A RV apresenta efeitos positivos na melhora do equilíbrio estático e dinâmico, da marcha, do sentimento de autoconfiança, da qualidade de vida e na diminuição dos sintomas de tontura, ansiedade e depressão4,5. A RV pode promover a cura completa em 30% dos casos e diferentes graus de melhora em 85% dos indivíduos6. Existem diversos protocolos de RV na literatura, sendo os mais usados o de Cawthorne & Cooksey, de Herdman39, da Associação Italiana de Otoneurologia e de Norré. No entanto, há uma escassez de informações sobre a RV e a eficácia dos protocolos em adultos de meia-idade e idosos, tendo em vista as peculiaridades dessa população quanto aos problemas de ordem vestibular. Dessa forma, uma revisão sistemática da literatura auxiliaria no planejamento das intervenções ao disponibilizar uma síntese das evidências sobre os efeitos da RV como recurso terapêutico para tal população.

Esta revisão tem como objetivo sistematizar os resultados das pesquisas sobre a RV em indivíduos de meia-idade e idosos com distúrbios vestibulares a fim de esclarecer os efeitos desta intervenção.

 

Materiais e métodos

Para verificar o conjunto de publicações sobre o tema, realizou-se levantamento bibliográfico no mês de novembro de 2008, nas bases de dados eletrônicas LILACS, EMBASE, MEDLINE, SciELO, Cochrane, ISI Web of Knowledge e bibliotecas virtuais de teses e dissertações (Universidade de São Paulo (USP), Universidade Estadual de Campinas (UNICAMP) e Universidade Estadual Paulista (UNESP). Utilizou-se, como estratégia de pesquisa, nas bases de dados, a combinação das palavras-chave: "aged" ou "elderly" ou "middle aged" ou "older people" e "vestibular diseases" ou "vestibular disorder" e "vestibular rehabilitation" ou "exercises" ou "balance training" ou "balance exercises" ou "virtual reality rehabilitation" ou "rehabilitation". As buscas foram limitadas por idioma (inglês, português e espanhol) e data de publicação (últimos dez anos-novembro/1998 a novembro/2008).

As publicações que resultaram da estratégia de seleção inicial foram analisadas, por dois avaliadores independentes, quanto aos seguintes critérios de inclusão para a revisão na íntegra: 1) amostra com idade acima de 40 anos, 2) sujeitos com disfunção vestibular, 3) processo de amostragem aleatória dos sujeitos, 4) presença de grupo assistido por RV e grupo controle ou com outra intervenção; 5) intervenção definida como exercícios de estimulação para restauração da função vestibular e equilíbrio corporal por meio da neuroplasticidade vestibular. Foram excluídos os estudos que apresentaram a média de idade da amostra sem especificar a faixa etária, devido ao primeiro critério de inclusão para a revisão na íntegra, e pesquisas com intervenções farmacológicas, eletrofisiológicas ou por manobras de reposicionamento sem a associação de exercícios vestibulares, devido ao quinto critério.
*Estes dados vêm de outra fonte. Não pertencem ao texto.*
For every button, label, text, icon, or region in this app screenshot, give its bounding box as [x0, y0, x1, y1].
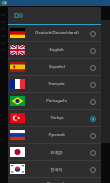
staticText: Español — [49, 64, 65, 70]
button[interactable]: Cancel — [8, 178, 101, 183]
button[interactable]: Português — [8, 93, 101, 109]
staticText: 한국어 — [50, 167, 63, 172]
button[interactable]: Español — [8, 59, 101, 75]
button[interactable]: Türkçe — [8, 110, 101, 126]
button[interactable]: 한국어 — [8, 161, 101, 177]
staticText: English — [49, 47, 64, 53]
staticText: Português — [46, 98, 67, 104]
staticText: 日本語 — [50, 150, 63, 155]
staticText: Français — [48, 81, 65, 87]
staticText: Türkçe — [50, 115, 64, 121]
button[interactable]: 日本語 — [8, 144, 101, 160]
button[interactable]: Français — [8, 76, 101, 92]
staticText: Deutsch(Deutschland) — [35, 30, 79, 36]
button[interactable]: Русский — [8, 127, 101, 143]
staticText: Cancel — [46, 180, 64, 183]
button[interactable]: Deutsch(Deutschland) — [8, 25, 101, 41]
button[interactable]: English — [8, 42, 101, 58]
staticText: Dil — [14, 11, 23, 21]
staticText: Русский — [48, 132, 65, 138]
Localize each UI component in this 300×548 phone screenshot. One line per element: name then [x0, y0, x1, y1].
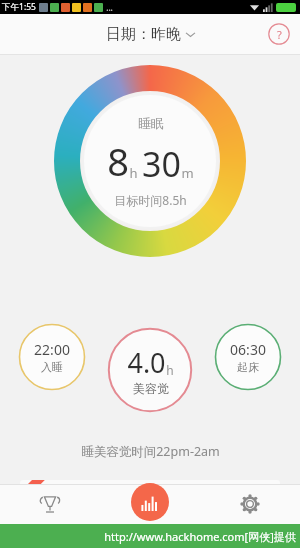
button[interactable]: Sleep statistics [131, 483, 169, 521]
staticText: 正常 [50, 520, 76, 536]
staticText: 起床 [237, 360, 259, 374]
button[interactable]: Settings [200, 484, 300, 524]
staticText: h [129, 164, 138, 182]
button[interactable]: 06:30 [214, 323, 282, 391]
staticText: 起床时间 [212, 491, 262, 507]
staticText: 美容觉 [133, 381, 169, 396]
staticText: 日期：昨晚 [106, 25, 181, 44]
button[interactable]: Help [268, 23, 290, 45]
button[interactable]: 起床时间 [193, 480, 280, 518]
staticText: 下午1:55 [2, 1, 36, 13]
staticText: ? [277, 27, 282, 42]
staticText: 06:30 [230, 340, 266, 359]
staticText: 22:00 [34, 340, 70, 359]
staticText: 4.0 [127, 344, 166, 381]
button[interactable]: 入睡时间 [20, 480, 106, 518]
staticText: 目标时间8.5h [114, 192, 187, 208]
button[interactable]: 日期：昨晚 [106, 25, 195, 44]
staticText: 入睡 [41, 360, 63, 374]
staticText: 入睡时间 [38, 491, 88, 507]
staticText: h [166, 362, 174, 378]
staticText: ... [106, 2, 113, 13]
staticText: 睡眠 [138, 115, 164, 131]
staticText: 起床早 [217, 520, 256, 536]
staticText: m [181, 164, 194, 182]
staticText: 8 [107, 135, 129, 187]
staticText: 睡眠时长 [125, 491, 175, 507]
button[interactable]: 4.0 [107, 327, 193, 413]
staticText: 30 [142, 141, 181, 187]
staticText: 睡美容觉时间22pm-2am [81, 443, 220, 460]
button[interactable]: 睡眠时长 [106, 480, 193, 518]
staticText: http://www.hackhome.com[网侠]提供 [104, 529, 296, 544]
button[interactable]: Achievements [0, 484, 100, 524]
button[interactable]: 22:00 [18, 323, 86, 391]
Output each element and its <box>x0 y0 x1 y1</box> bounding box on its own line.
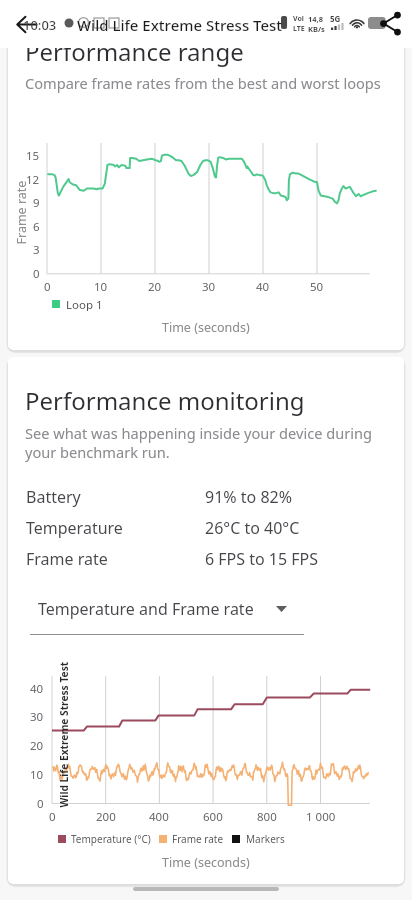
staticText: 0 <box>49 809 56 825</box>
staticText: 6 FPS to 15 FPS <box>205 548 319 570</box>
staticText: 12 <box>26 172 40 188</box>
staticText: Frame rate <box>26 548 108 570</box>
staticText: Performance range <box>25 35 244 68</box>
staticText: 91% to 82% <box>205 486 292 508</box>
button[interactable]: Temperature and Frame rate <box>30 594 304 635</box>
staticText: 30 <box>30 709 44 725</box>
staticText: 9 <box>33 195 40 211</box>
staticText: 600 <box>203 809 223 825</box>
staticText: KB/s <box>308 24 325 34</box>
staticText: 5G <box>330 13 341 24</box>
staticText: 10 <box>30 767 44 783</box>
staticText: 3 <box>33 242 40 258</box>
staticText: 50 <box>310 279 324 295</box>
staticText: Time (seconds) <box>162 319 250 336</box>
staticText: Loop 1 <box>66 297 103 311</box>
staticText: Time (seconds) <box>162 854 250 871</box>
staticText: 0 <box>37 796 44 812</box>
staticText: 400 <box>149 809 169 825</box>
staticText: Compare frame rates from the best and wo… <box>25 73 381 93</box>
staticText: See what was happening inside your devic… <box>25 423 372 462</box>
staticText: Battery <box>26 486 81 508</box>
button[interactable]: Battery <box>8 481 404 512</box>
staticText: Performance monitoring <box>25 384 305 417</box>
staticText: Wild Life Extreme Stress Test <box>56 662 70 808</box>
button[interactable]: Temperature <box>8 512 404 543</box>
staticText: Frame rate <box>12 180 30 244</box>
staticText: 1 000 <box>306 809 336 825</box>
staticText: Temperature and Frame rate <box>38 598 254 620</box>
staticText: 15 <box>26 148 40 164</box>
staticText: 40 <box>256 279 270 295</box>
staticText: 6 <box>33 219 40 235</box>
staticText: Temperature (°C) <box>71 832 151 846</box>
button[interactable]: Back <box>2 0 50 48</box>
staticText: 20 <box>148 279 162 295</box>
staticText: 14,8 <box>308 14 324 24</box>
staticText: Markers <box>246 832 285 846</box>
staticText: Vol <box>293 14 304 24</box>
staticText: 40 <box>30 681 44 697</box>
staticText: Temperature <box>26 517 123 539</box>
staticText: LTE <box>293 24 305 34</box>
staticText: 0 <box>44 279 51 295</box>
staticText: 20 <box>30 738 44 754</box>
staticText: 0 <box>33 266 40 282</box>
staticText: 10 <box>94 279 108 295</box>
staticText: 200 <box>96 809 116 825</box>
staticText: Frame rate <box>172 832 224 846</box>
staticText: 30 <box>202 279 216 295</box>
staticText: 26°C to 40°C <box>205 517 300 539</box>
staticText: Wild Life Extreme Stress Test <box>77 15 283 35</box>
staticText: 800 <box>257 809 277 825</box>
button[interactable]: Frame rate <box>8 543 404 574</box>
staticText: 10:03 <box>23 16 57 34</box>
button[interactable]: Share <box>369 2 412 45</box>
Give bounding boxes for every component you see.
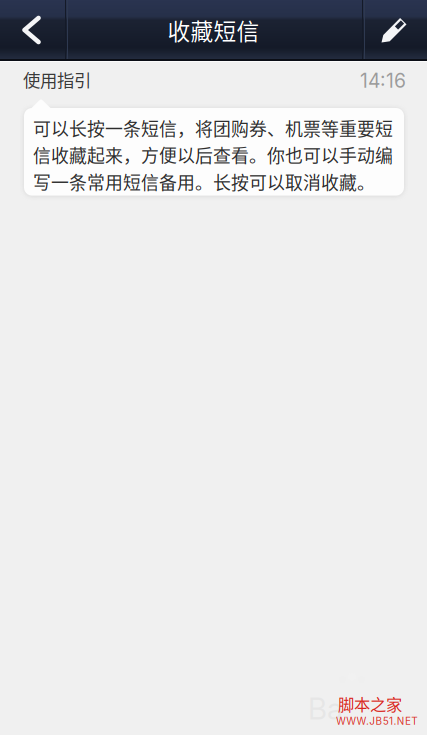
- staticText: 可以长按一条短信，将团购券、机票等重要短 信收藏起来，方便以后查看。你也可以手动…: [33, 115, 393, 195]
- staticText: 收藏短信: [168, 14, 260, 46]
- button[interactable]: Compose: [362, 0, 427, 60]
- staticText: 使用指引: [23, 67, 91, 92]
- button[interactable]: 使用指引: [0, 62, 427, 198]
- staticText: 14:16: [360, 69, 406, 92]
- staticText: WWW.JB51.NET: [336, 715, 417, 727]
- button[interactable]: Back: [0, 0, 64, 60]
- staticText: 脚本之家: [338, 692, 402, 716]
- staticText: Ba: [308, 691, 343, 726]
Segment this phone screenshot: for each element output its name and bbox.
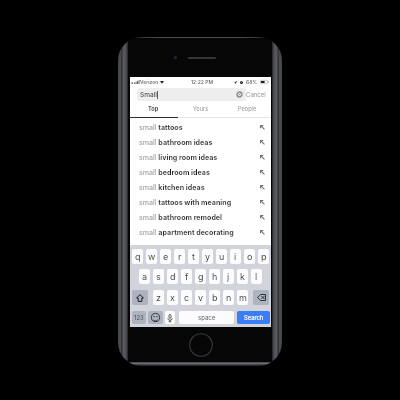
staticText: d — [170, 271, 176, 282]
button[interactable]: Dictation — [165, 311, 175, 324]
button[interactable]: e — [160, 249, 171, 264]
button[interactable]: z — [153, 290, 164, 305]
button[interactable]: small tattoos with meaning — [130, 195, 271, 210]
staticText: k — [240, 271, 245, 282]
staticText: small bathroom ideas — [139, 138, 213, 147]
staticText: z — [156, 292, 161, 303]
staticText: Search — [244, 314, 264, 321]
button[interactable]: a — [139, 269, 150, 284]
staticText: o — [247, 251, 253, 262]
staticText: a — [142, 271, 148, 282]
button[interactable]: y — [202, 249, 213, 264]
button[interactable]: Backspace — [253, 290, 269, 305]
staticText: f — [185, 271, 189, 282]
staticText: i — [234, 251, 237, 262]
button[interactable]: Shift — [132, 290, 148, 305]
staticText: Cancel — [246, 91, 266, 98]
staticText: small bedroom ideas — [139, 168, 210, 177]
button[interactable]: space — [179, 311, 234, 324]
staticText: l — [255, 271, 258, 282]
button[interactable]: Yours — [177, 102, 224, 118]
staticText: m — [239, 292, 247, 303]
staticText: 68% — [246, 79, 258, 85]
button[interactable]: small bedroom ideas — [130, 165, 271, 180]
button[interactable]: small apartment decorating — [130, 225, 271, 240]
button[interactable]: Search — [237, 311, 270, 324]
button[interactable]: f — [181, 269, 192, 284]
staticText: p — [261, 251, 267, 262]
button[interactable]: m — [237, 290, 248, 305]
staticText: small kitchen ideas — [139, 183, 205, 192]
staticText: small bathroom remodel — [139, 213, 223, 222]
staticText: r — [178, 251, 182, 262]
staticText: small tattoos with meaning — [139, 198, 232, 207]
button[interactable]: w — [146, 249, 157, 264]
staticText: j — [227, 271, 230, 282]
button[interactable]: n — [223, 290, 234, 305]
button[interactable]: q — [132, 249, 143, 264]
button[interactable]: x — [167, 290, 178, 305]
staticText: Verizon — [140, 79, 159, 85]
button[interactable]: small bathroom ideas — [130, 135, 271, 150]
button[interactable]: c — [181, 290, 192, 305]
button[interactable]: small bathroom remodel — [130, 210, 271, 225]
button[interactable]: k — [237, 269, 248, 284]
button[interactable]: Cancel — [246, 91, 266, 98]
staticText: g — [198, 271, 204, 282]
button[interactable]: r — [174, 249, 185, 264]
staticText: s — [156, 271, 161, 282]
other: Shift — [136, 294, 144, 302]
button[interactable]: small kitchen ideas — [130, 180, 271, 195]
staticText: 12:22 PM — [191, 79, 213, 85]
button[interactable]: People — [224, 102, 271, 118]
button[interactable]: d — [167, 269, 178, 284]
staticText: Top — [148, 106, 159, 113]
button[interactable]: small tattoos — [130, 120, 271, 135]
staticText: Yours — [193, 106, 209, 113]
button[interactable]: u — [216, 249, 227, 264]
other: Clear search — [237, 92, 242, 97]
staticText: small tattoos — [139, 123, 183, 132]
staticText: e — [163, 251, 169, 262]
button[interactable]: l — [251, 269, 262, 284]
button[interactable]: g — [195, 269, 206, 284]
button[interactable]: p — [258, 249, 269, 264]
staticText: small living room ideas — [139, 153, 218, 162]
staticText: t — [192, 251, 195, 262]
button[interactable]: small living room ideas — [130, 150, 271, 165]
staticText: h — [212, 271, 218, 282]
staticText: y — [205, 251, 211, 262]
button[interactable]: Top — [130, 102, 177, 118]
button[interactable]: Small — [137, 88, 246, 101]
other: Backspace — [257, 294, 266, 301]
staticText: b — [212, 292, 218, 303]
staticText: u — [219, 251, 225, 262]
staticText: w — [148, 251, 156, 262]
button[interactable]: s — [153, 269, 164, 284]
staticText: small apartment decorating — [139, 228, 234, 237]
staticText: 123 — [134, 314, 144, 321]
button[interactable]: o — [244, 249, 255, 264]
staticText: Small — [140, 91, 157, 99]
button[interactable]: 123 — [132, 311, 146, 324]
staticText: v — [198, 292, 204, 303]
button[interactable]: t — [188, 249, 199, 264]
button[interactable]: i — [230, 249, 241, 264]
staticText: c — [184, 292, 190, 303]
other: Dictation — [167, 314, 173, 322]
staticText: space — [198, 314, 216, 321]
staticText: n — [226, 292, 232, 303]
button[interactable]: h — [209, 269, 220, 284]
button[interactable]: b — [209, 290, 220, 305]
button[interactable]: Emoji keyboard — [148, 311, 163, 324]
staticText: q — [135, 251, 141, 262]
button[interactable]: v — [195, 290, 206, 305]
button[interactable]: j — [223, 269, 234, 284]
staticText: x — [170, 292, 175, 303]
other: Emoji keyboard — [151, 313, 160, 322]
staticText: People — [238, 106, 257, 113]
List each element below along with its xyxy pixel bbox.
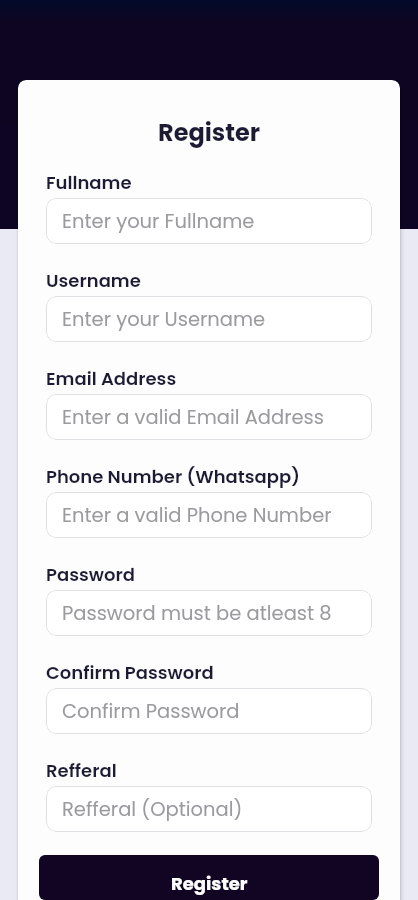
staticText: Phone Number (Whatsapp): [46, 464, 300, 489]
button[interactable]: Enter a valid Phone Number: [46, 492, 372, 538]
button[interactable]: Password must be atleast 8: [46, 590, 372, 636]
staticText: Username: [46, 268, 141, 293]
staticText: Password must be atleast 8: [62, 600, 332, 627]
staticText: Email Address: [46, 366, 177, 391]
staticText: Enter your Username: [62, 306, 266, 333]
staticText: Enter a valid Phone Number: [62, 502, 332, 529]
staticText: Fullname: [46, 170, 132, 195]
staticText: Refferal: [46, 758, 117, 783]
button[interactable]: Enter a valid Email Address: [46, 394, 372, 440]
button[interactable]: Register: [39, 855, 379, 900]
staticText: Refferal (Optional): [62, 796, 243, 823]
staticText: Password: [46, 562, 135, 587]
staticText: Enter a valid Email Address: [62, 404, 324, 431]
button[interactable]: Enter your Username: [46, 296, 372, 342]
staticText: Register: [171, 871, 248, 896]
staticText: Confirm Password: [46, 660, 214, 685]
button[interactable]: Enter your Fullname: [46, 198, 372, 244]
staticText: Enter your Fullname: [62, 208, 255, 235]
staticText: Confirm Password: [62, 698, 240, 725]
staticText: Register: [18, 116, 400, 150]
button[interactable]: Confirm Password: [46, 688, 372, 734]
button[interactable]: Refferal (Optional): [46, 786, 372, 832]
Os artigos selecionados para a revisão na íntegra foram analisados por meio de roteiro estruturado que contemplava os seguintes itens: características da amostra, desfechos primários e secundários, desenho metodológico, características da intervenção, resultados e efeitos da intervenção.

Os desfechos primários foram selecionados de acordo com a praticidade e relevância clínica em ambulatórios e centros de reabilitação, sendo estes a avaliação subjetiva da intensidade da tontura e do desequilíbrio corporal, testes clínicos para avaliar o equilíbrio e a marcha, e questionários e/ou escalas para mensurar o impacto das disfunções vestibulares nas atividades de vida diária. As medidas secundárias escolhidas foram os exames laboratoriais, que avaliam o equilíbrio corporal, marcha e acuidade visual, ultrassonografia doppler e escalas para avaliar sintomas secundários à vestibulopatia (ex.: depressão e ansiedade).

Para verificar a qualidade metodológica das pesquisas, foi consultada a Escala PEDro que consiste em 11 critérios sobre a validade interna e interpretação dos resultados de estudos experimentais na área da reabilitação7. A pontuação da escala é feita pela atribuição de um ponto na presença de indicadores da qualidade da evidência apresentada e zero ponto na ausência desses indicadores, sendo que o primeiro critério (critérios de seleção da amostra) não deve ser pontuado. Quanto maior a pontuação, mais adequado é o desenho do estudo e maior é a possibilidade de reprodutibilidade dos dados apresentados. As análises dos ensaios clínicos, com suas respectivas notas, estão disponíveis na base de dados PEDro e são feitas por pareceristas treinados7.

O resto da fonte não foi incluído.